その意味で最近ずっと思っているのは、自分自身がつくるものを面白いものにするためなら自分が今までやってきたものを燃やす、火をつけるみたいなことを僕はいとわないんですよ。三島由紀夫の『金閣寺』みたいな話で、それをしないと美しく見えないのであれば、いつでも自分がやってきたものに火をつけるという気持ちでいます。というか、燃やしたいんだと思う。それくらい刹那感を持ってやっているんですよ。
これはカッコつけではなく、いつやめてもいいという気持ちがあって、むしろ早くやめたいみたいな。ずっと続けたい気持ちと同じくらい、早くやめたい気持ちがあるんですよね。
女子プロレス人気の理由「儚さ」という学び
――刹那感と似たところで、青木選手のnoteで昨今の女子プロレス人気の理由の一つに「儚(はかな)さ」があるという話をされていました。
青木:女子プロレスを見ていて発見があるのは、「えぇ⁉」と思うようなことをやるんですよ。もう死ぬんじゃないのって思うようなムーブが多いわけです。その技量、その身体、その形で、それだけのことをやっていたらあなたたちそんな長くできないよね、みたいな。
――そこが儚さにつながってくるわけですね。
青木:女子プロレスは正直、若さとルックスなんですよ。アイドルと同じです。その若さという限りある資源があって、賢い選手は4、5年と期限を決めていると思うんです。だからすごく刹那的というか、儚さが出るんですよね。それは男子の格闘技選手にはなかなか出しづらいものなんですよ。いつ壊れるんだっていう、そのくらい懸ける意味での儚さは学びが大きいですよね。
――先ほど、ずっと続けたい気持ちと同じくらいやめたい気持ちもある。いつでも火をつける気持ちがあるということでしたが、39歳という年齢になって、青木選手自身も儚さを出せるようなってきたんでしょうか?

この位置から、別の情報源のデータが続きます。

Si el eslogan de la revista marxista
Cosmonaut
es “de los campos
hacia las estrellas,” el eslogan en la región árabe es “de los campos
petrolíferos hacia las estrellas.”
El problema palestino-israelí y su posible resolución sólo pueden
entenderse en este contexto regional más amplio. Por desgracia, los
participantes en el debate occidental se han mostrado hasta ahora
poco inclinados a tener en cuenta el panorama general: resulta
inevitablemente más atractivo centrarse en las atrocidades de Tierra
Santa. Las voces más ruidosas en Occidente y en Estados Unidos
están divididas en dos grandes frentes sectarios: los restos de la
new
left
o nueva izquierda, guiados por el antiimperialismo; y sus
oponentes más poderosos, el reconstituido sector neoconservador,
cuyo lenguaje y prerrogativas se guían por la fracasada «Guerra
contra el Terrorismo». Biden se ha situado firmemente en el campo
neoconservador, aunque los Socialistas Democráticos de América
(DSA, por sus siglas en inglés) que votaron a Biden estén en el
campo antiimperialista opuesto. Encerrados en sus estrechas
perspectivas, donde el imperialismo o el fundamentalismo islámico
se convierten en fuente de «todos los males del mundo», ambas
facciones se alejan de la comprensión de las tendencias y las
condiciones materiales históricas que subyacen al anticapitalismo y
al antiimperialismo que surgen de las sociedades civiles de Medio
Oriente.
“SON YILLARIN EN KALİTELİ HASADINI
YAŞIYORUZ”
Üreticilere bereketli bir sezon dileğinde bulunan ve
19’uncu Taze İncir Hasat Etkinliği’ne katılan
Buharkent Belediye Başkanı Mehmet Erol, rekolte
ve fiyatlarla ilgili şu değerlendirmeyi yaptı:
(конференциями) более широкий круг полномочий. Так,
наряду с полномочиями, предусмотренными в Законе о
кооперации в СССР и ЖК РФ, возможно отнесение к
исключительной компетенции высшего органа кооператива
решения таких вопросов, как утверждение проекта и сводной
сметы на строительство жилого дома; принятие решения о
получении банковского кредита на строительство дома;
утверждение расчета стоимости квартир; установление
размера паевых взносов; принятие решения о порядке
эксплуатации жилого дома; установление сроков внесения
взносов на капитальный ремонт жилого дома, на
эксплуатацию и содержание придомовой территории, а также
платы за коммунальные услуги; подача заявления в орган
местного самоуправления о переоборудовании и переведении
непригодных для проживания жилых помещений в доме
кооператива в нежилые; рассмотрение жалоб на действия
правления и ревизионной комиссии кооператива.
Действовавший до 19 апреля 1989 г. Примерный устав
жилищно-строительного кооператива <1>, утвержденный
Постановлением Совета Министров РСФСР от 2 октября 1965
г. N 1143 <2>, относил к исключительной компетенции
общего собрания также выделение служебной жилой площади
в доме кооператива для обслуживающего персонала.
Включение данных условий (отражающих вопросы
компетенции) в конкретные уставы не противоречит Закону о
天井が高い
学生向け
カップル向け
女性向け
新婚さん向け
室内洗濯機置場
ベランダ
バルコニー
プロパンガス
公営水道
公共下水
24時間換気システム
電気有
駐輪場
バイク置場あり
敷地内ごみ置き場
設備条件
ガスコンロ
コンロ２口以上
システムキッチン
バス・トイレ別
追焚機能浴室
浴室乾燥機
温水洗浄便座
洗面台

青木:取り組みのレベルがいつまで維持できるかがわからないというのはありますね。例えば三浦知良選手が55歳でもサッカー選手をやっているわけじゃないですか。それはどこまでレベルを下げ続けるかという話だと思うんですよ。
ある程度のレベルを担保できるのは、長くないというのは自分でわかっているから。続けるのはいくらでもできます。レベルを下げ続ければいいんだもん。それこそ死ぬまでできちゃうし、探求、研究するという意味ではずっとやりたいなと思いますね。
試合すら「まだ俺はできる、生きていられる」と確認する作業
――青木選手は常々、ご自身の媒体で日々のトレーニングの様子やコンディションのことなどを発信していますが、最近は自身の衰えについての話が多くなっていますよね。
青木:計算しているわけではなくて、本当に食らっちゃうんですよ。毎日、良いコンディションで良い練習、良い取り組みができると思ってマットに上がって、思ったような取り組みができなかったりすると、ちゃんと食らうんですよね。
でもこういう感覚は異常らしいですよ。普通であれば「仕方ない」で済むのに、この歳になっても一喜一憂して、何なんだよって。だから毎週試行錯誤しているわけですよ。先週これがダメだったから今週はこうしよう、昨日ダメだったから今日はこうしよう。そういうことをやっていると、本気で落ち込んでいるんですよね。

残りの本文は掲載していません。